Daria pulled the heavy steel door open, careful to leave the brick in place on the slim chance she wasn’t the last, the latest, and stepped inside. For a moment, it seemed even darker, despite the thin and yellowy incandescence from a bare bulb strung way up at the top of the stairs, 40-watt light at the end of the tunnel. She followed it up, her bass bumping once or twice against the edge of a step, her breath, her footsteps, close in the gloom. Finally, the door that Mort had painted in charcoal grays and chalky whites, hints of crimson, a ring of tiny winged skeletons, bone rattles clutched in bone fists, leering fetal grins, and “Baby Heaven” inscribed in the perfect mimic of tombstone chisel. Mort loved Edward Gorey and Gahan Wilson, Tim Burton and Mexican folk art, and it showed every time he put down the sticks and picked up a brush or pencil.

Daria pushed open the gates to Baby Heaven, and there was warmer air and real light on the other side, the steamy hiss of radiators and rows of fluorescents suspended from the high ceiling, a couple of shadeless old floor lamps like tiny suns on gooseneck stalks.

And Mort, sitting behind his drums in the middle of the mostly empty room, framed in amps and completely absorbed in the business of rolling a more than respectable joint from the Ziploc baggie of pot balanced on his knee. He looked up, saw Daria and smiled his wide, perfect smile, flashed broad teeth stained dingy with tobacco and neglect.

“Daria,” he said, the way a chintzy magician might say “Presto-chango!” or “Abracadabra!,” and made a grand show of tipping his ratty baseball cap in her direction.

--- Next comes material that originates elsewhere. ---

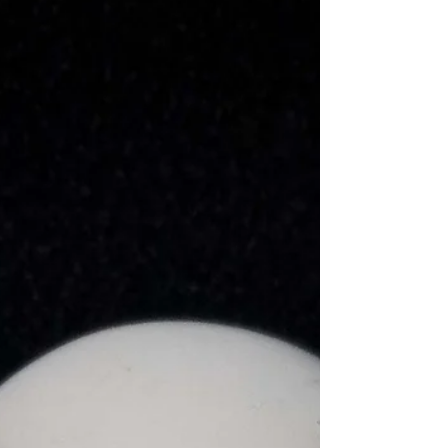
vues non pas comme des “pouvoirs”, mais
comme des facultés naturelles de l’Âme que
l’être humain aurait peu à peu mises en veille.
Tout est énergie et conscience. Le corps est un
récepteur, l’esprit un traducteur. Les capac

Theo, Mort’s girlfriend, latest true love of his life, was camped out in the permanently reclined La-Z-Boy chair halfway across the room, smoking and prowling through a stack of Duplex Planet and old Rolling Stone magazines. Theo had come down from Nashville late in the spring. She dressed like Buddy Holly with a stumbling hangover and claimed that she was an artist, although Daria had yet to actually see anything she’d painted or drawn or photographed. She wore her hair piled high in an oily pompadour, dyed so painfully black it sometimes seemed almost blue.